Work instruction:
Every line of the entries below that includes "Andreas" belongs in the answer, copied as written.

Provided entries:
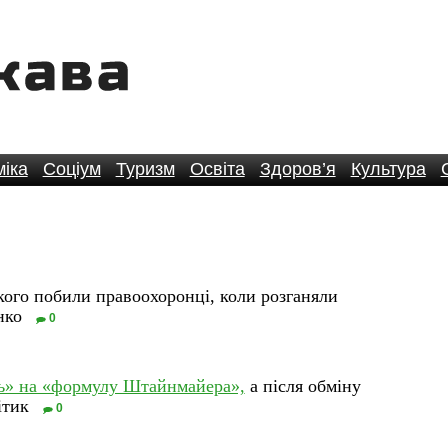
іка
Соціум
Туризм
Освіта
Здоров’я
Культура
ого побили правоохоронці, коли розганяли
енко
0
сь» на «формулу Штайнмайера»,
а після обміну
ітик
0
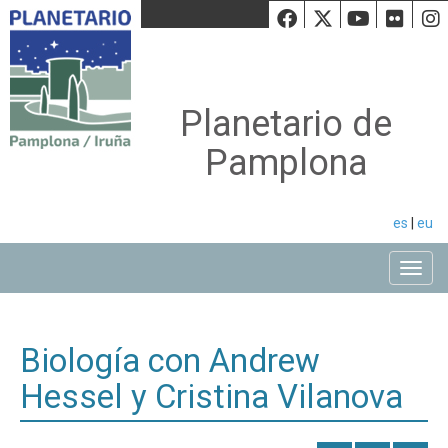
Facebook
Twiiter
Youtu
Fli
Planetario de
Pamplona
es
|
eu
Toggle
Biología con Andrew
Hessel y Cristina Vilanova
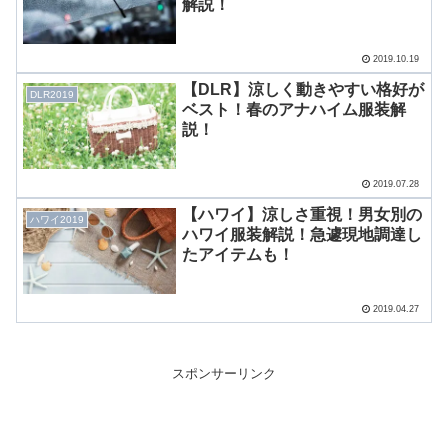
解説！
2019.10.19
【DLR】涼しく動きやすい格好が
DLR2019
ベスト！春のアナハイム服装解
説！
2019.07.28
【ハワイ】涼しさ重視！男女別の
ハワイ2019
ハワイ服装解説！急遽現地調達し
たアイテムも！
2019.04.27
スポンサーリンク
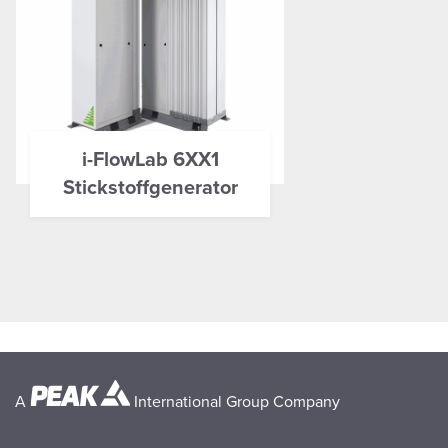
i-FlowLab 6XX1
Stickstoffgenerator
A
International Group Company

--

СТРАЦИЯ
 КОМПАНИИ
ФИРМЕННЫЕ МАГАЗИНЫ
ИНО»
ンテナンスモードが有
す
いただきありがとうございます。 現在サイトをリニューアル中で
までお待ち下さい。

--

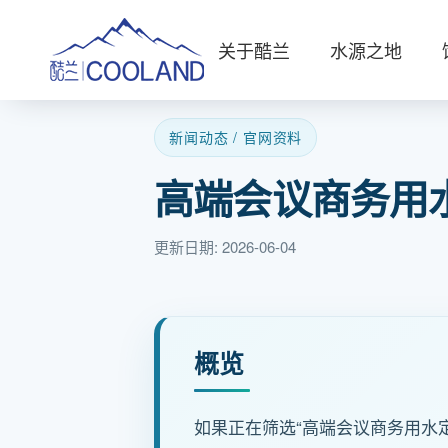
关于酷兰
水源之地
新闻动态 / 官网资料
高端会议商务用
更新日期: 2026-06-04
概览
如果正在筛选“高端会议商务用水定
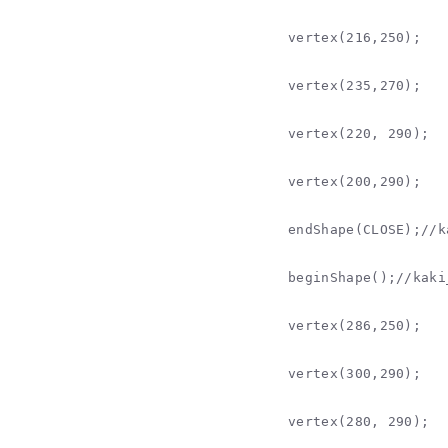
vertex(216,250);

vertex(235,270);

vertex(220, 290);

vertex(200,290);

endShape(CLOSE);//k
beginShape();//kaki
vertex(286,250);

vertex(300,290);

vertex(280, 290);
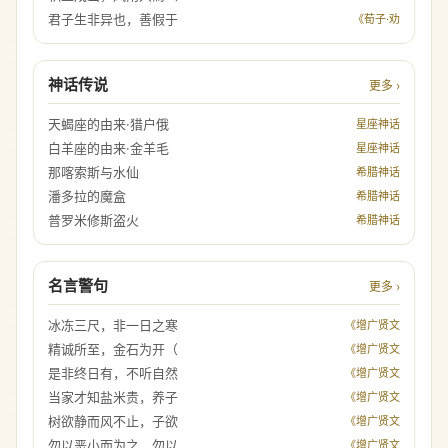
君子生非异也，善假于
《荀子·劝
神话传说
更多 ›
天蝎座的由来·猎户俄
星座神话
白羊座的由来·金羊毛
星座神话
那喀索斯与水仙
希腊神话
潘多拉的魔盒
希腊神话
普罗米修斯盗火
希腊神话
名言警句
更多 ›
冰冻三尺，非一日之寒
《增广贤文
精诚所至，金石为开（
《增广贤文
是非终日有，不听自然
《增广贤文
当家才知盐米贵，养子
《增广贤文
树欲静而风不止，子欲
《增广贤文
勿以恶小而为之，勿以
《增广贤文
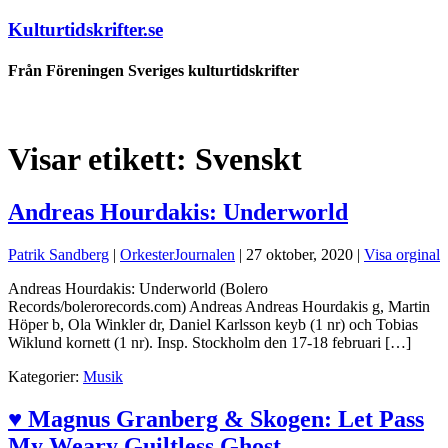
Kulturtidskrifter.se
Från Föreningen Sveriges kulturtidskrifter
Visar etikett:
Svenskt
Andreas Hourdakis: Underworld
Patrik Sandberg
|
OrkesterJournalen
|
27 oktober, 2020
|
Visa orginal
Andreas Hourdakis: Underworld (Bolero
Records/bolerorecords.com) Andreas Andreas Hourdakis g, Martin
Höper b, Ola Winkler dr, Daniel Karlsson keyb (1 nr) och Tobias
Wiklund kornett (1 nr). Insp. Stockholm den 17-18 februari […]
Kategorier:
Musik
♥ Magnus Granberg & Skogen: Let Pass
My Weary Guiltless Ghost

Exercise result:
Andreas Hourdakis: Underworld
Andreas Hourdakis: Underworld (Bolero
Records/bolerorecords.com) Andreas Andreas Hourdakis g, Martin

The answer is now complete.